I thought of Katy Perry (who is, however unfortunately, a role model), who accepted her 2012 Woman of the Year award from Billboard with the words: “I am not a feminist, but I believe in the strength of women”, and still appeared confused this year when she changed her mind on the matter by saying that “[feminism] just means that I love myself as a female and I also love men.” I thought also of Julie Bishop, Australia’s foreign minister and the only female member of Tony Abbott’s cabinet, who seemed afraid even of saying the word when insisting that she didn’t “find the need to self-describe” as a feminist.
Both of them are important women who owe much to the work of feminists. Katy Perry probably owes them any degree of autonomy she has regarding her career, and for Bishop the debt is the same as it is for any female politician in a developed country who holds a position of power. But for some reason, they have issues with describing themselves as a feminist. I cannot bring myself to believe that they could possibly disagree with the notion of gender equality, so I don’t think the issue comes down to ideology or belief. The reluctance must be caused by something else, and I think it’s the word feminism itself.
For whatever reason, feminism has come to mean, and to represent, something other than the dictionary definition in the minds of many. The idea that feminists are angry, dogmatic man-haters seems tired to me, but it appears to be worryingly prevalent amongst people across all demographics. The somewhat unpleasant online reaction to Emma Watson’s speech at the UN HQ in New York may not have been shocking, because things will always get out of hand on social media, but it shows how the word feminism triggers unsolicited anger.
The word feminism is having a negative impact on the struggle for gender equality itself: it stops some women from identifying with the movement and incites hysteria in the many young men who have been taught that a woman’s worth is determined by what she can do for a man, and this is a problem.

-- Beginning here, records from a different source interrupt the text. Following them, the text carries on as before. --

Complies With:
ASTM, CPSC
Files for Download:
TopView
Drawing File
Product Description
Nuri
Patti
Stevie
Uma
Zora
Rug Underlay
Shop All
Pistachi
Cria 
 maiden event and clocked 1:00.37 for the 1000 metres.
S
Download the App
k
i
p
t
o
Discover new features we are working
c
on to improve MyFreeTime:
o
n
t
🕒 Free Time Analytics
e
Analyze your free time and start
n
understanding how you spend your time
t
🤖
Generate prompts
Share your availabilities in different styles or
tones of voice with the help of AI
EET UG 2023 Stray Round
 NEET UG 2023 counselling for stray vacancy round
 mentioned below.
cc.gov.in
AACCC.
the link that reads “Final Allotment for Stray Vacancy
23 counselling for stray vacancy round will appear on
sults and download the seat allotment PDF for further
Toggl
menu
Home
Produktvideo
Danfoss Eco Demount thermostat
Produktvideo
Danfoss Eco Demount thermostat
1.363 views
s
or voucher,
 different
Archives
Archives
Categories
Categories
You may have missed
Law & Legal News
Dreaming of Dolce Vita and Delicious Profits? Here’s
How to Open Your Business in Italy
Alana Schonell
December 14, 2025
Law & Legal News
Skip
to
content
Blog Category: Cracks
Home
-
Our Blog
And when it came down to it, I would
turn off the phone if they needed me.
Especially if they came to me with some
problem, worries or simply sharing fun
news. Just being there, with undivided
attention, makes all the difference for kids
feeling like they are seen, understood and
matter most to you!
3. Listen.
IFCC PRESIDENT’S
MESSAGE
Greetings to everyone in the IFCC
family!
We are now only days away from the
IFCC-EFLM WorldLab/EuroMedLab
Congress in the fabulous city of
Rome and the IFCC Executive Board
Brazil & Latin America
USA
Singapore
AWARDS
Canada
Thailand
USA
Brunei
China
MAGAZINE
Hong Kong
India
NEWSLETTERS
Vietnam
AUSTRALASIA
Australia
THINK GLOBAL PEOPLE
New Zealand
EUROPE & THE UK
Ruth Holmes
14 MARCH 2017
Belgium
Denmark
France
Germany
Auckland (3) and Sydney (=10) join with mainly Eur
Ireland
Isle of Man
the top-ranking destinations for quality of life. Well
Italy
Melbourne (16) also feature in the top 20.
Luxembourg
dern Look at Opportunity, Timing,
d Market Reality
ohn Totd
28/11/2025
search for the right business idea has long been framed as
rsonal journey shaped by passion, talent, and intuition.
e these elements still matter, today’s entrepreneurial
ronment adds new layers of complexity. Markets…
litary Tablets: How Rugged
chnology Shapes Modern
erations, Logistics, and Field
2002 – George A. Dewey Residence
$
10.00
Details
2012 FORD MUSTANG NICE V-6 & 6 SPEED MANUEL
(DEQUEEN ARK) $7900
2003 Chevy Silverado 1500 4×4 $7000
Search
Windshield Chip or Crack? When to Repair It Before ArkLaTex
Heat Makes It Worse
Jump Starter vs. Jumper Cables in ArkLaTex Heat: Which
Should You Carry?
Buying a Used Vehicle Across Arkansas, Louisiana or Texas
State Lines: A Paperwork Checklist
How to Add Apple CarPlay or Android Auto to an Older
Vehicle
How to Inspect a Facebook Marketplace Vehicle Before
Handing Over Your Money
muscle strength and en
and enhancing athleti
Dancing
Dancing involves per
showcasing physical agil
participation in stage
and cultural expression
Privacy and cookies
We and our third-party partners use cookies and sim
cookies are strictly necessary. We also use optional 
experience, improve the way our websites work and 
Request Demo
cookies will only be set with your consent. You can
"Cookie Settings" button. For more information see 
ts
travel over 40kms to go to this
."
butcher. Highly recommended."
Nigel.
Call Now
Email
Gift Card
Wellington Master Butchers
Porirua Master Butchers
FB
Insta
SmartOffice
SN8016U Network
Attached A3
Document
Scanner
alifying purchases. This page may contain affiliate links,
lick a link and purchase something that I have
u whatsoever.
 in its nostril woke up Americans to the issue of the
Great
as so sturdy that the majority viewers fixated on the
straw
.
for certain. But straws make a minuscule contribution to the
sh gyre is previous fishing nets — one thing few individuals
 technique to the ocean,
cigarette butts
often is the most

Ultimately it means that people (those with an appropriate definition of the word and those without) approach the subject from entirely different directions, and this harms the proliferation of good ideas.
I thought for a while that perhaps the word needed to be phased out of the general discussion, replaced by a word or phrase without as much baggage. However, regardless of the fact that I haven’t been able to come up with a good replacement (it would be hard to describe yourself as a gender egalitarian without seeming pompous), this still feels like it would be a defeat and it isn’t an idea we should be willing to entertain.
It seems the only option would be to forcibly change the common conception of the word feminism. The precedent here is actually somewhat positive, as the LGBT community was able to ‘reclaim’ the word queer, turning a slur into a term used today with pride. It won’t solve all the problems at once, but if it helps meaningful discussion take place it can only help.
Bottom Line:
Redefining or renaming feminism would help the gender equality movement.